What is needed is the number of lines below that contain the string "vous", with no other text.

SUPPLIED DATA
+-------+

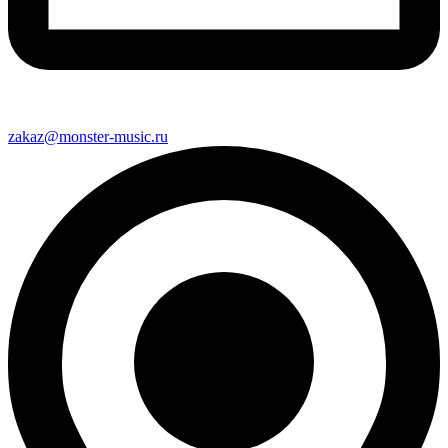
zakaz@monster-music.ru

+-------+

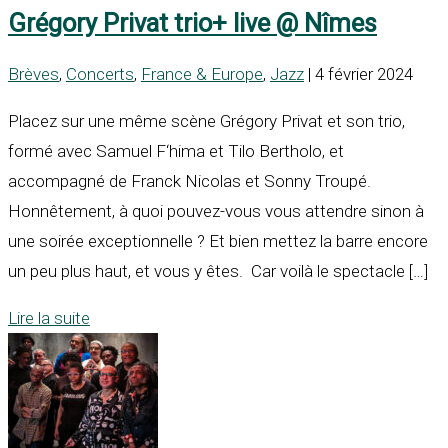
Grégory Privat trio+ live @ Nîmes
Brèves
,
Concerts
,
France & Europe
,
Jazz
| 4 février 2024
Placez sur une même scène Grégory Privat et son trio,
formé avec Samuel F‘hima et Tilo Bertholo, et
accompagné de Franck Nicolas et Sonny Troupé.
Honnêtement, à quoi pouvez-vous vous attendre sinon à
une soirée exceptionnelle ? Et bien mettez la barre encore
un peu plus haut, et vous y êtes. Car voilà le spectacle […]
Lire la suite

+-------+

WRITTEN RESPONSE
2